By Mark FerelliBackup and recovery are cornerstones for anyone building a data protection structure. From the earliest days of computing, setting aside a recoverable second copy of essential business data has made the difference between a business’ survival and its painful death.
This is by no means an anecdotal consideration, and the inconvenience of lost data is the most trivial element of the equation. Studies by the University of Texas and the United States Small Business Administration assert that 93% of companies that sustain a loss of critical data go out of business within two years. No competent IT manager will assume that kind of risk. But, too frequently, businesses don’t talk about making a backup copy of critical data until a disaster strikes. At that point, it may well be too late.
The data center cannot be the sole repository of mission-critical and business-critical data. It is vulnerable to threats from within and without. Natural disasters like Hurricane Katrina or man-made catastrophes like the WTC attack make extreme and showy examples. Less showy and more mundane examples include fire or water damage, human I/O errors, and malicious attacks by viruses, worms or other malware. Modernly, then, offsite backups are less a convenience and more a necessity.
In an effort to promote continued education in this consistently vital area, Remote Backup Systems, Inc.-developer of offsite backup solutions that generate upwards of 1.5 million remote backups daily-offers 5 worthwhile tips regarding offsite backup and recovery.
1. Plan, plan, plan. The IT professional has an ethical mandate to safeguard the data with which he is entrusted. It is essential to secure data’s survivability, and is by no means an off-hand consideration. The kinds of different plans for disaster recovery and business continuity are legion, but in this context, the key planning consideration is a profound understanding of the data being managed. The question to be answered is: What data needs to be protected with offsite backup and recovery tools?
You must decide whether it is necessary to protect your operating system, word processing software, spreadsheet makers or similar applications programs. If you no longer have the original CDs, backup will be vital to re-installation. The records you keep should have priority…records are data objects that have either legal or business consequences should they be lost. These would include databases, including customer contact and ordering records as well as inventory control materials. Financial software data files, such as essential spreadsheets for accounting and human resources, need that layer of offsite protection. E-mail is a more and more important source of business records, and needs to be kept safe for both legal and operational transactions. Documents, including memoranda, work product text files, and other intellectual property should be kept under the umbrella.
2. Adhere to a schedule. Your data is only as secure as your last backup. Data important enough to be sent offline needs to be protected on a predictable, repeatable schedule. If your HDD crashes and there has been no backup in 4 weeks, that time frame is your window of vulnerability. Backup on a daily basis is commonplace, and is scheduled within a backup window that will not impact the ordinary daily operations and transactions of the network.
3. Offsite storage concerns. Transmitting data offsite requires a software solution that provides reliable and repeatable performance. Additionally, data that is going beyond your firewall should be encrypted against external inspection. Key databases with sensitive client identity information, billing records, tax records and payroll are favorite targets for network snoopers, identity thieves or greedy information brokers. The stronger the encryption method, the more likely it is that data raiders will give up and seek less cautious prey. The only eyes that should see sensitive company data are the users of it.
4. Vendor Selection. Selecting an offline backup software vendor can make the difference between an easy deployment and a nightmarish experience. At no time in your infrastructure development should you be more risk-adverse than in purchasing your remote backup system. The vendor needs to be experienced; brand-new players are untested, and untested solutions are too great a risk for the data your business survives on. It needs to provide sound pre-sale consulting advice and excellent after-sale support. Remote backup is nothing new, and established vendors can show a history of deployments covering a wide range of infrastructures and backup/recovery strategies.

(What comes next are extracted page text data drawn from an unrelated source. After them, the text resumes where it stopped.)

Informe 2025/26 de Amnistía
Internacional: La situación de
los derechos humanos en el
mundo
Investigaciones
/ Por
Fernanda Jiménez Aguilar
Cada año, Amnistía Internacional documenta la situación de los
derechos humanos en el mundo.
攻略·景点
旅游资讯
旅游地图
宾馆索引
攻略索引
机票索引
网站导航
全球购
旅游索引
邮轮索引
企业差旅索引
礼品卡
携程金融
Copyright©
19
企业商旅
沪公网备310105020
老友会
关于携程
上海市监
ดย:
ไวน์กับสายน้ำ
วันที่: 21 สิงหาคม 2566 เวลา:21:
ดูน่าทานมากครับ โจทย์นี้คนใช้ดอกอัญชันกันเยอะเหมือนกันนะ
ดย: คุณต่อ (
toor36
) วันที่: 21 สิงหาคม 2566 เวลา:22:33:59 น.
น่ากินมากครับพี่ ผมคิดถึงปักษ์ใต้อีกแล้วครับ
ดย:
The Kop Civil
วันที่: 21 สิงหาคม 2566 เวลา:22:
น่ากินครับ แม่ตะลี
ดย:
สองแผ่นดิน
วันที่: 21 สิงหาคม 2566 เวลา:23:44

5. Test, test, test. In an ideal world, there would never be a need to restore data from an offsite backup repository. But in the real world, both accidents and malicious conduct take place. The greatest mistake that disaster recovery planners continue to make is that they do not regularly test their plan. You need to have a comfort level that testifies to the reliability of the restore function in the event of catastrophic data loss. Just like backup, testing the restore function should be done on a regular, scheduled basis. Too many businesses have attempted to restore files only to find them unrecoverable. There is absolutely no replacement for regular testing of the backup and recovery subsystem.
Data is recognized as an important corporate asset that wants safeguarding. Aside from the direct financial losses that can result from catastrophic data loss, there are indirect effects that range from loss of investor confidence to customer flight to competitors and lost opportunity costs. The drivers for protecting data are many: smooth corporate operations and transactions, compliance with an array of regulations (Federal, state and local), litigation support and much more.

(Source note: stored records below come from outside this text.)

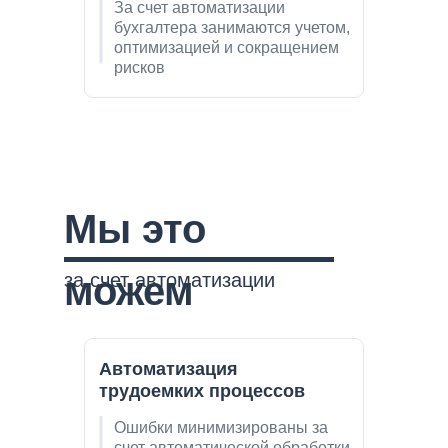
За счет автоматизации
бухгалтера занимаются учетом,
оптимизацией и сокращением
рисков
Мы это
за счет автоматизации
можем
Автоматизация
трудоемких процессов
Ошибки минимизированы за
счет автоматической обработки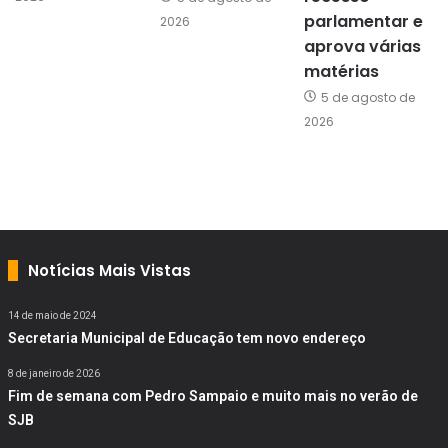
parlamentar e
2026
aprova várias
matérias
5 de agosto de
2026
Notícias Mais Vistas
14 de maio de 2024
Secretaria Municipal de Educação tem novo endereço
8 de janeiro de 2026
Fim de semana com Pedro Sampaio e muito mais no verão de
SJB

Business continuity, however, continues to claim primary share of mind when considering the assembly and deployment of an offsite backup and recovery operation. Businesses are now operating 24/7, depending on data traffic ranging from that original order to fulfillment and after-sale support of the customer. A well-planned, well-tested offsite backup and recovery infrastructure gets you back in business fast. The alternative doesn’t always bear considering, and hindsight will not un-ring the bell.